Every line from the one holding "kar arbeidet med" through the one holding "Project Details" in the data below must be returned exactly, both ends included, with pictures left out and nothing else added.

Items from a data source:
........

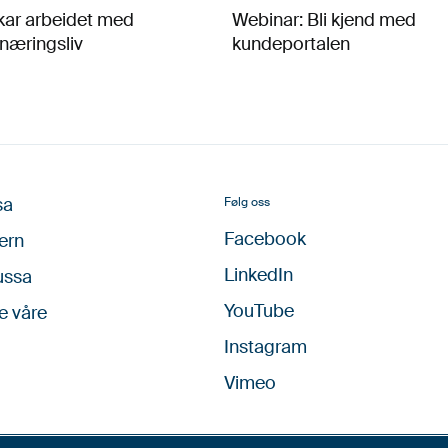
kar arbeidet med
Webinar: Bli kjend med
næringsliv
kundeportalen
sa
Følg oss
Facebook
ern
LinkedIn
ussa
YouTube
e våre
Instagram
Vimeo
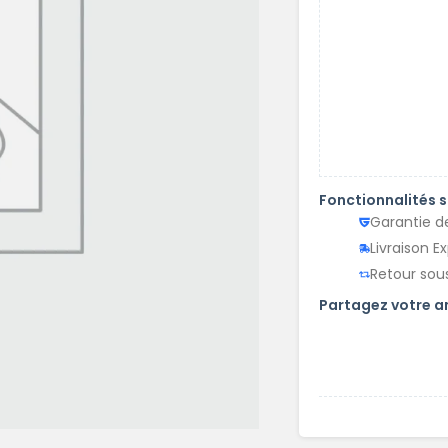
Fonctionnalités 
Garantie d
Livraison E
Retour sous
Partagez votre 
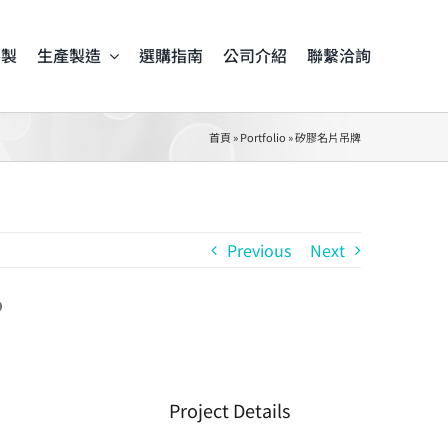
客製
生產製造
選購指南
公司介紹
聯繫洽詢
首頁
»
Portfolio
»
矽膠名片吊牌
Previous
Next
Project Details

........

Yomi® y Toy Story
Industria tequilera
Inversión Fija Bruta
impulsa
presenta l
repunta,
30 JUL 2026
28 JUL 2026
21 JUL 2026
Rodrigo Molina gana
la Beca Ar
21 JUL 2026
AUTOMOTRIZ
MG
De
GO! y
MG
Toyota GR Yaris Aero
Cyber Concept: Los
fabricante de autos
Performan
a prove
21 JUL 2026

........

ANSWER TO THIS TASK ▸
kar arbeidet med
Webinar: Bli kjend med
næringsliv
kundeportalen
sa
Følg oss
Facebook
ern
LinkedIn
ussa
YouTube
e våre
Instagram
Vimeo
Fonctionnalités 
Garantie d
Livraison E
Retour sous
Partagez votre 
客製
生產製造
選購指南
公司介紹
聯繫洽詢
首頁
»
Portfolio
»
矽膠名片吊牌
Previous
Next
Project Details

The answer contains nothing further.